* Your assignment
The lines to copy run from the one containing "Joel Wherley" to the very end of the records; give them exactly, and only them, without pictures.

* Task data
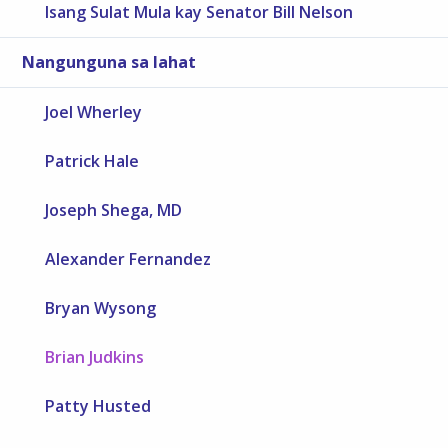
Isang Sulat Mula kay Senator Bill Nelson
Nangunguna sa lahat
Joel Wherley
Patrick Hale
Joseph Shega, MD
Alexander Fernandez
Bryan Wysong
Brian Judkins
Patty Husted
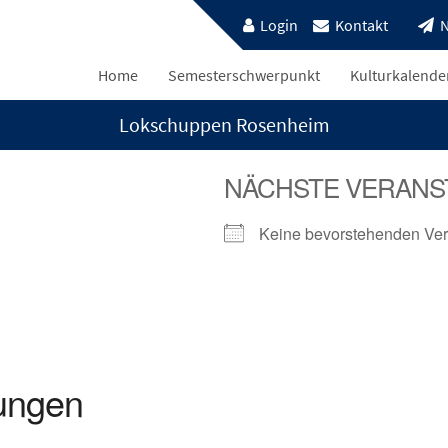
Login
Kontakt
N
Home
Semesterschwerpunkt
Kulturkalende
Lokschuppen Rosenheim
NÄCHSTE VERANS
Keine bevorstehenden Ver
ungen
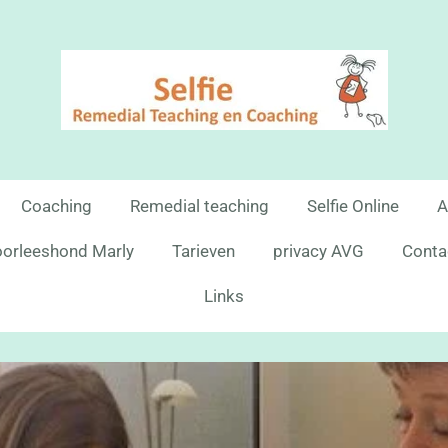
Coaching
Remedial teaching
Selfie Online
A
orleeshond Marly
Tarieven
privacy AVG
Conta
Links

* Exercise answer
Joel Wherley
Patrick Hale
Joseph Shega, MD
Alexander Fernandez
Bryan Wysong
Brian Judkins
Patty Husted
Login
Kontakt
N
Home
Semesterschwerpunkt
Kulturkalende
Lokschuppen Rosenheim
NÄCHSTE VERANS
Keine bevorstehenden Ver
ungen
Coaching
Remedial teaching
Selfie Online
A
orleeshond Marly
Tarieven
privacy AVG
Conta
Links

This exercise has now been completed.